Supplied records:
━━━━━━━━━━━━━━━━━━━━━━━━━━━━━━

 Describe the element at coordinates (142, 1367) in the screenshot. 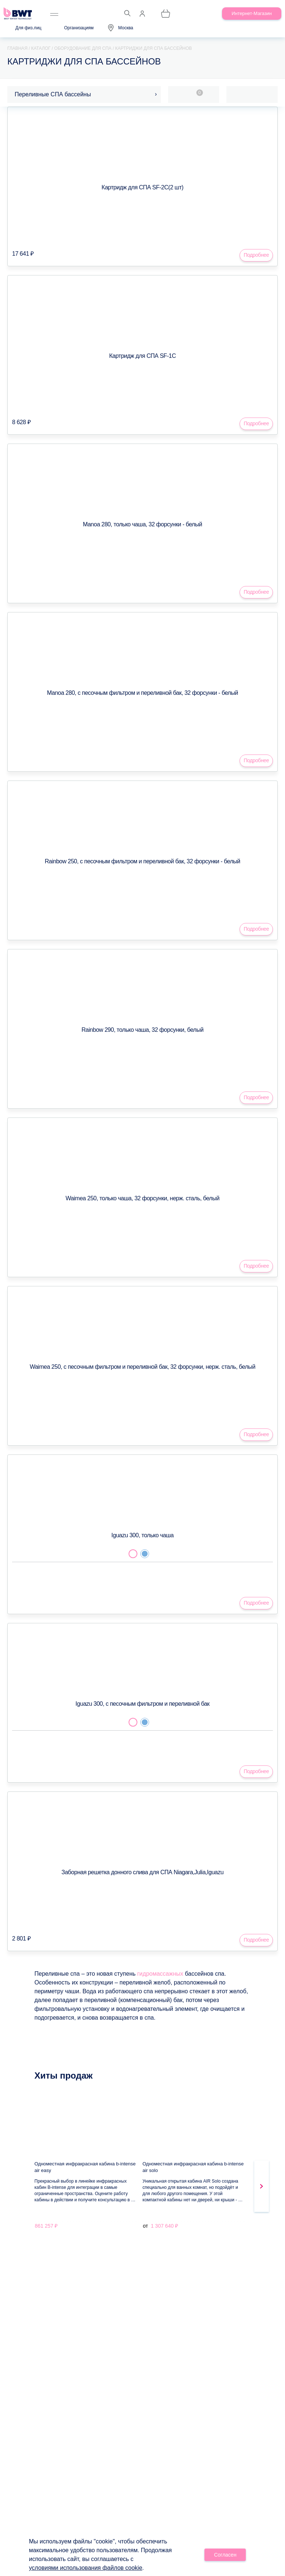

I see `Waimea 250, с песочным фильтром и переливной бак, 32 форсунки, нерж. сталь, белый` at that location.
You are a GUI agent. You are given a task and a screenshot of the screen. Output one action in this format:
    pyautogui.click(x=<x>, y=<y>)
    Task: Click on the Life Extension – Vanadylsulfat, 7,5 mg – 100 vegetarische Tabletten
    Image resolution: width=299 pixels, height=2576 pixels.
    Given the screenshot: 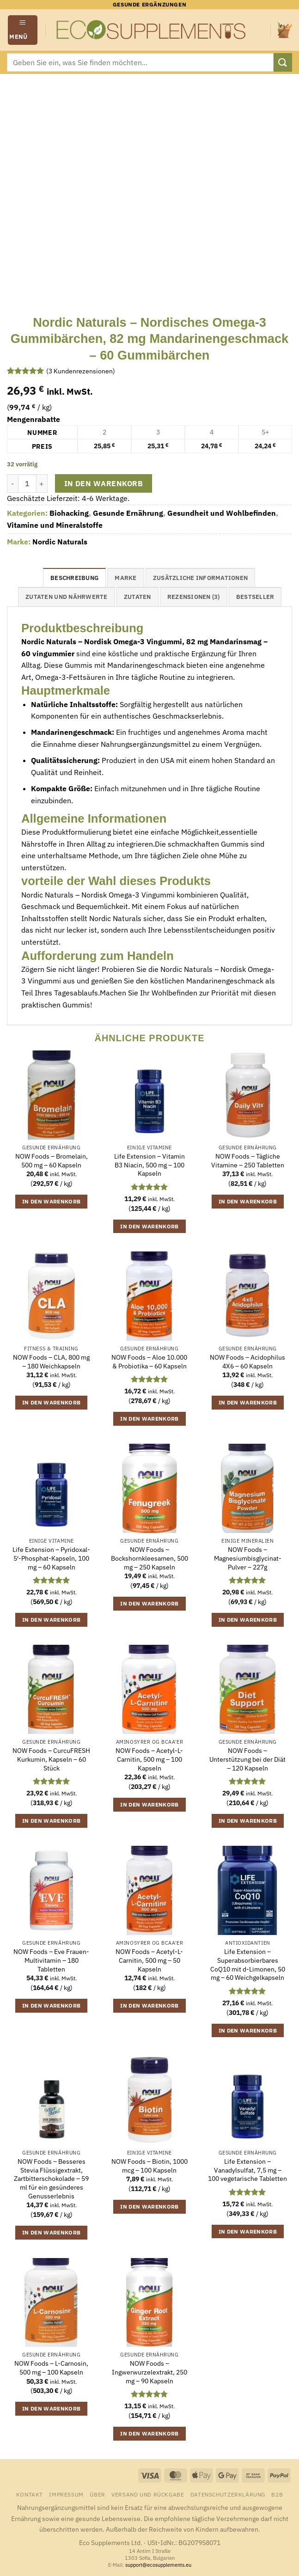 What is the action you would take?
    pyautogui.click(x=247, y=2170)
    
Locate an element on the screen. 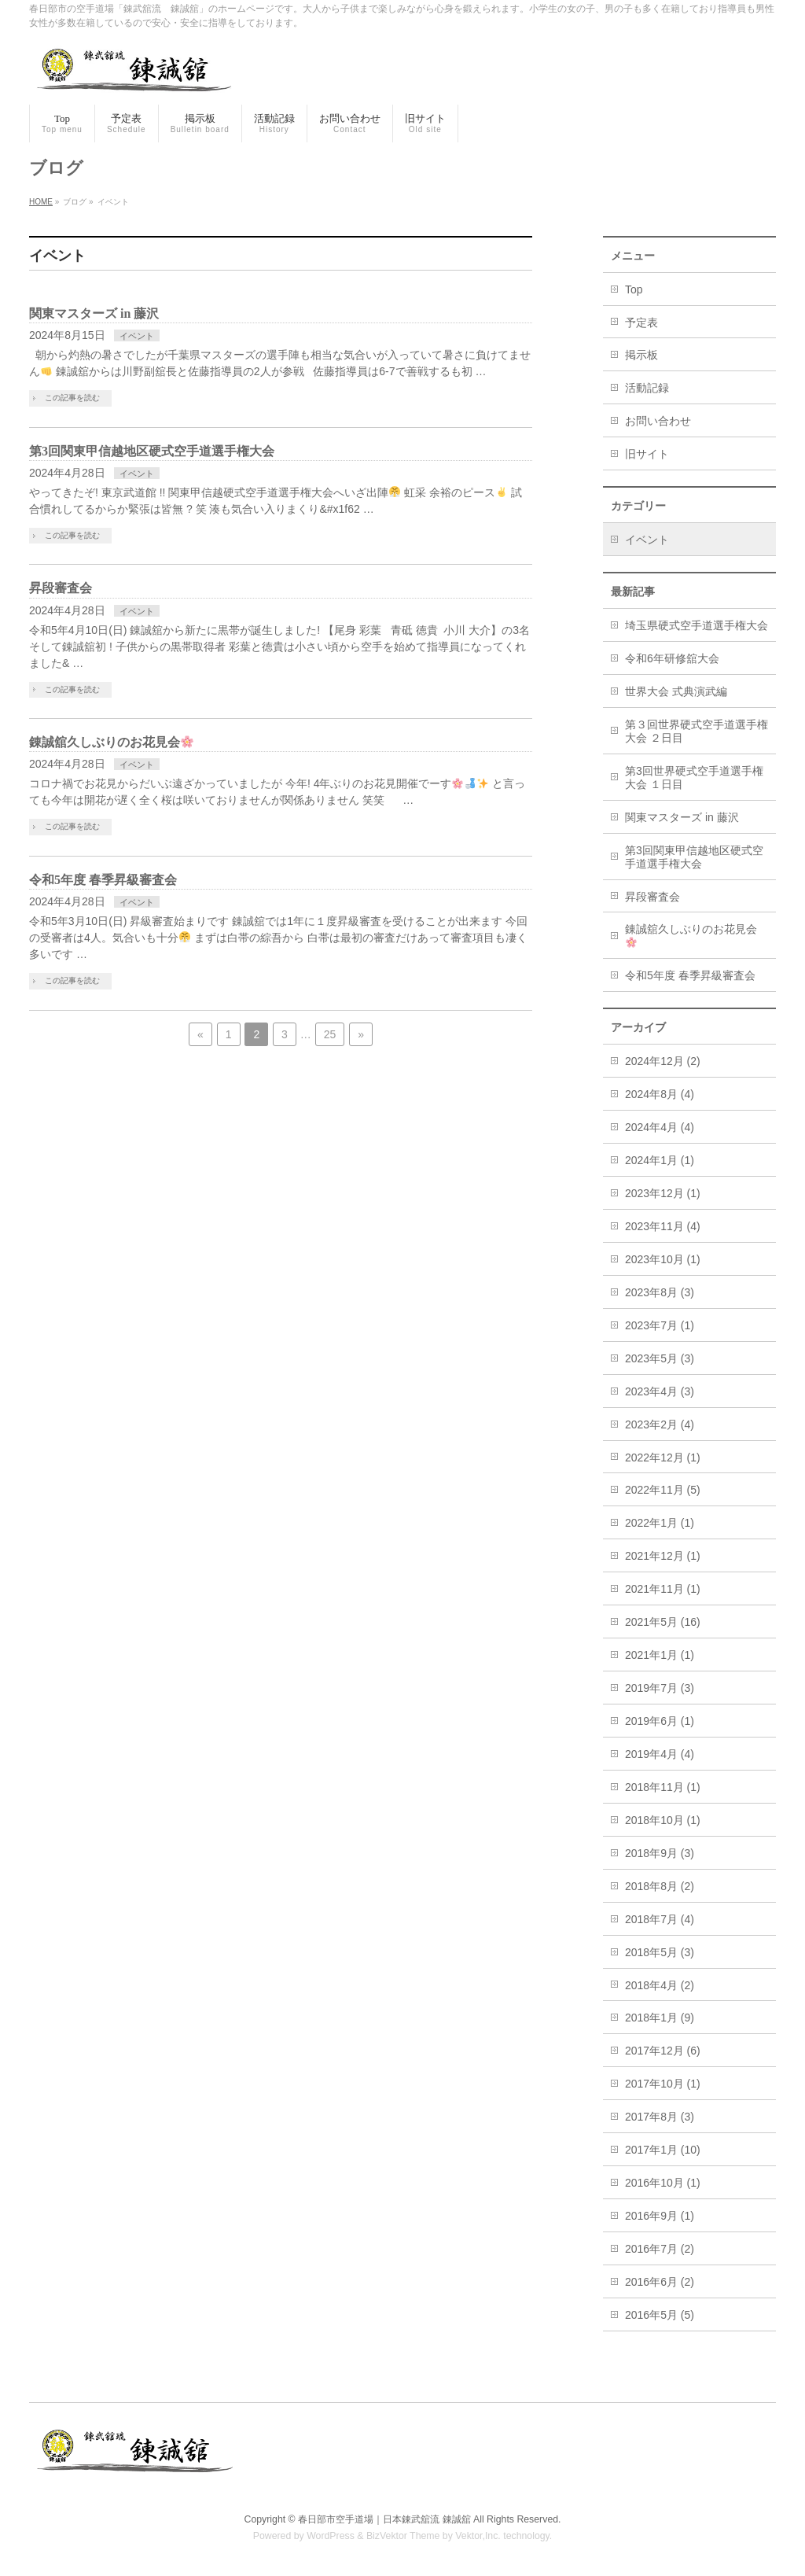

━━━━━━━━━━━━━━━━━━━━━━━━━━━━━━

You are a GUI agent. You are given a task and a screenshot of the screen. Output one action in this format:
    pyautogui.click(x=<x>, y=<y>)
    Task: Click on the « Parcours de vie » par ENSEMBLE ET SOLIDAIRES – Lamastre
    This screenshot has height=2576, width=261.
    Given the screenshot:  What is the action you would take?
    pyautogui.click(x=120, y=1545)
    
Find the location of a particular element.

━━━━━━━━━━━━━━━━━━━━━━━━━━━━━━

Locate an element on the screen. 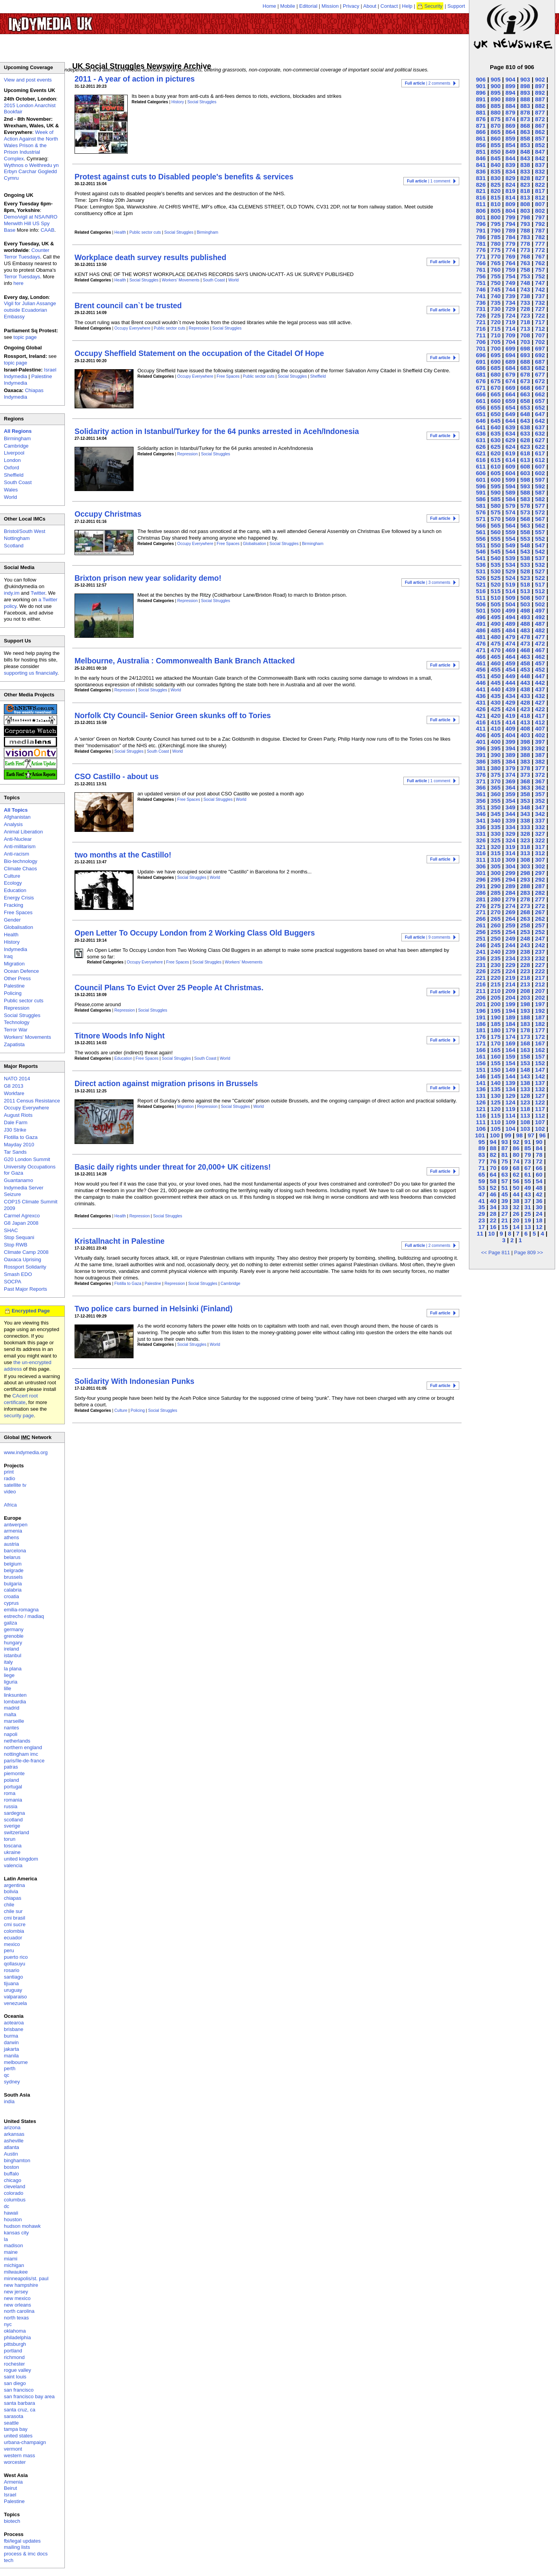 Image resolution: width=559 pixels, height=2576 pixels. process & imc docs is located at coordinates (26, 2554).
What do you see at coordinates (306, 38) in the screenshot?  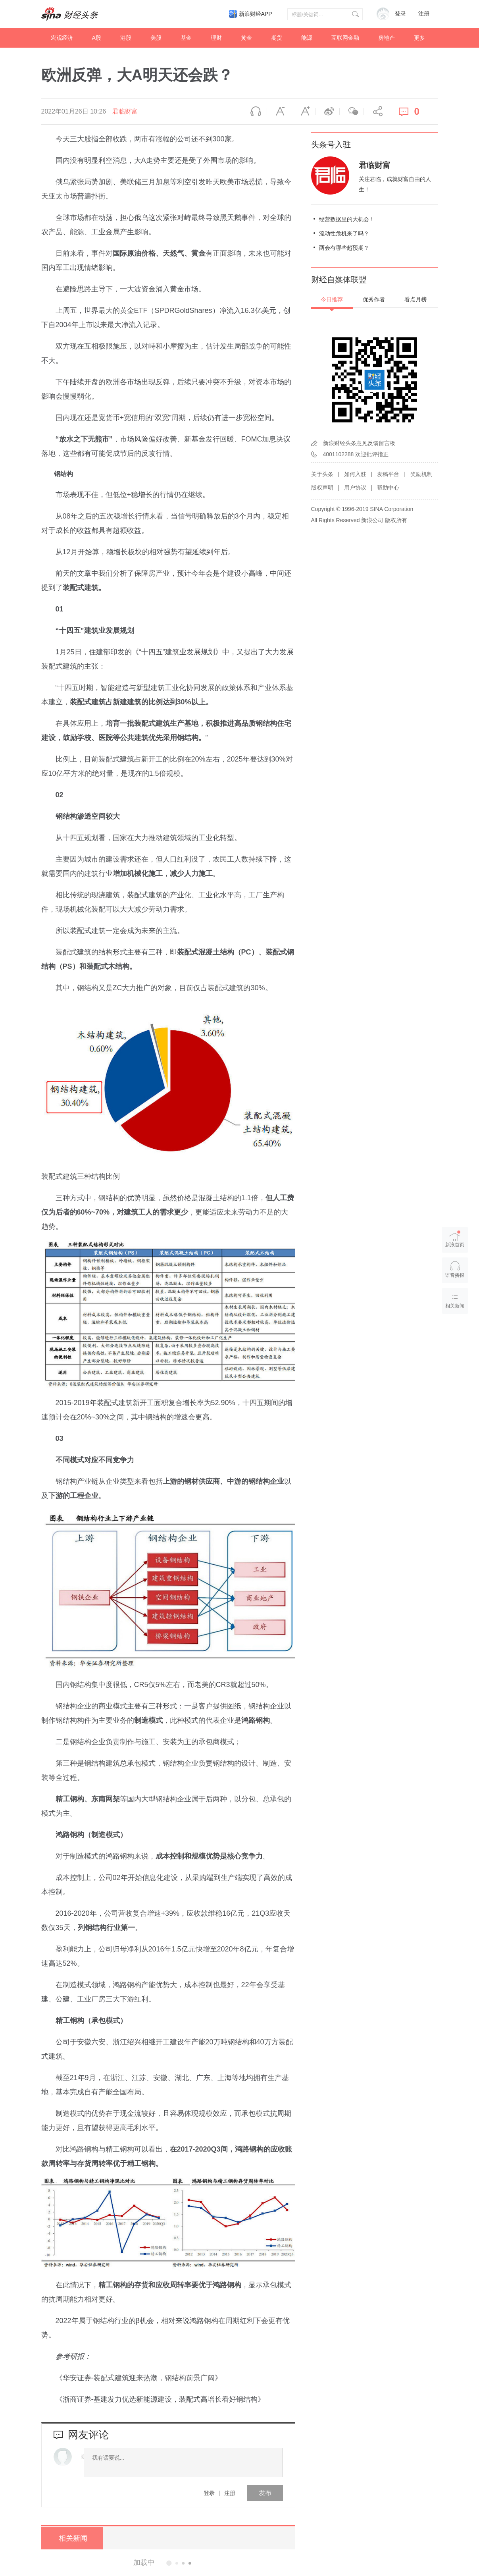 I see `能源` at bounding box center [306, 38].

━━━━━━━━━━━━━━━━━━━━━━━━━━━━━━

Only one stretch of the records above is wanted: the lines between the one holding "SOLIDAIRES – Lamastre" and the one holding "Find the location of a particular element.", inclusive, reproduced exactly.

Solution:
    Task: Click on the « Parcours de vie » par ENSEMBLE ET SOLIDAIRES – Lamastre
    This screenshot has height=2576, width=261.
    Given the screenshot:  What is the action you would take?
    pyautogui.click(x=120, y=1545)
    
Find the location of a particular element.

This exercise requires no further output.